Historically, investment in nurturing human capital and capabilities, through building and strengthening research and development or the overall education sector; has been the most powerful weapon to combat over the uncertainties of any kinds irrespective of varying magnitude and intensity.
Over the time the Government of India (GoI) is also moving on the same lines, but the steps taken so far is not enough. Parallelly, we need to develop an ecosystem where an investor can make an equity investment in an individual’s future earnings.
In today’s technological driven VUCA world, instant and impactful skilling/upskilling and reskilling of the labour force has become the necessity and the only weapon to prevent creating a global useless society. Thus, scaling up investment in research and development, nurturing human capital & capabilities and in the overall education sector to the maximum possible level is a very pertinent subject matter of the third decade of the 21st century. But India’s efforts in this direction are not satisfactory.
Since the year 2000, India’s expenditure on research and development to GDP has virtually remained stagnant in the range of 0.73%-0.87%, which is lower than all countries in the BRICS group and less than one-third of the US (2.74%) and Europe (1.85%). Even the spending on education has remained stagnant over the last many years. The economic survey 2020-21 reported that spending on education remained 2.8% of GDP during 2014-19 and increased to 3-3.5% in the 2019-21 period. Ideally, this ratio must be 6% of GDP. Total government expenditure on the education sector Since 1950 to till date has increased from 0.64 percent of GDP to 4.6 percent and at the same time, the size of the economy has increased from around $35 billion to $2087 billion. Growth in the expenditure on education has not been the same as in the case of growth in the size of the economy. On the economic front, we have witnessed an impressive growth rate in terms of size, but with respect to it, spending on education has been less than expected.
As a result of it, the GER in higher education in India is 26.3 percent, which is slightly lower than the world average of 27 percent and around 55 percent less than the US (85%) and 20 percent less than China. Around 74 percent of India’s young population between the age of 18-23 years old have not yet enrolled in higher education.
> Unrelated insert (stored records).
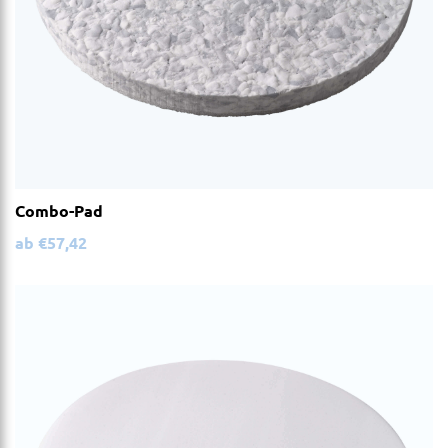
Combo-Pad
ab
€
57,42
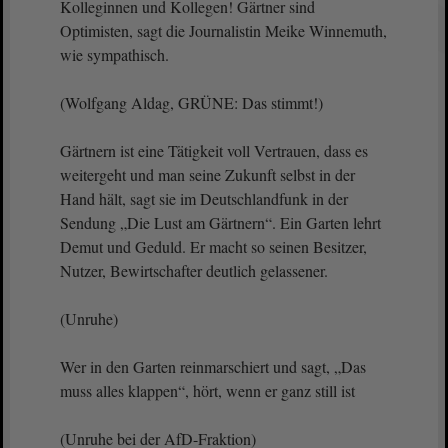
Kolleginnen und Kollegen! Gärtner sind
Optimisten, sagt die Journalistin Meike Winnemuth,
wie sympathisch.
(Wolfgang Aldag, GRÜNE: Das stimmt!)
Gärtnern ist eine Tätigkeit voll Vertrauen, dass es
weitergeht und man seine Zukunft selbst in der
Hand hält, sagt sie im Deutschlandfunk in der
Sendung „Die Lust am Gärtnern“. Ein Garten lehrt
Demut und Geduld. Er macht so seinen Besitzer,
Nutzer, Bewirtschafter deutlich gelassener.
(Unruhe)
Wer in den Garten reinmarschiert und sagt, „Das
muss alles klappen“, hört, wenn er ganz still ist
(Unruhe bei der AfD-Fraktion)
In the latest Human Capital Index (HCI), we stand at 116 out of 174 countries in the human capital index; 131st out of 189 countries in human development index (HDI) and 48th in the list of top 50 innovating counties in The Global innovation index. HCI index score is even less than the average score of South Asia and the HDI index score is marginally higher than the average score of South Asia but far less than the world average. The performance on these indicators need to be improved in times to come.
GoI is taking corrective actions via making the balance between inclusion and excellence. Contrary to this year’s budget, fund allocation to the education sector has been increased year on year basis in the absolute term. Skill development has been the subject of special attention over time. Allowing FDI and ECB (External commercial borrowings) in higher education; constituting Higher Education Commission (HEC) for accreditation and regular funding of colleges and universities; allocating Rs.50,000 crore to National Research Foundation (NRF) to boost quality and quantity of research; implementing New Education Policy (NEP); collaborating with foreign countries and many more are such initiatives taken in this direction in the recent years.
GoI has its own limitations as far as allocation of funds are considered. Government has to maintain the balance between the fiscal arithmetic and necessary distribution and allocation of funds ranging across various schemes. But this cannot be the rational logic when we are competing with the rest of the world to combat over volatilities, uncertainties, complexities and ambiguities via imparting skilling, upskilling and reskilling among the workforce. Hence, we need to look beyond the budget allocation and government expenditure if we want to win the race.
GoI should focus on some parallel self-interlocking mechanism where an investor can invest in an individual’s future earnings, unlike an education loan. Therefore the government should incentivise such startups and design policies for an inductive ecosystem where such business entity can make profits at the benefits of skilling, upskilling and reskilling of the world’s largest young minds.
We have been witnessing the dissatisfactory outcomes of efforts made by GoI past many years. Since long we have been exclusively depends on government’s expenditure for the betterment of education sector. I think it’s high time to look beyond this and it warrants for an urgent shift in the policies. GoI should design such polices where private entity can explore the possibilities of rational investment in this sector as well. Seeing the present condition, Income Sharing Agreement (ISA) seems to be considerable sources of equity investment in the education system of our country.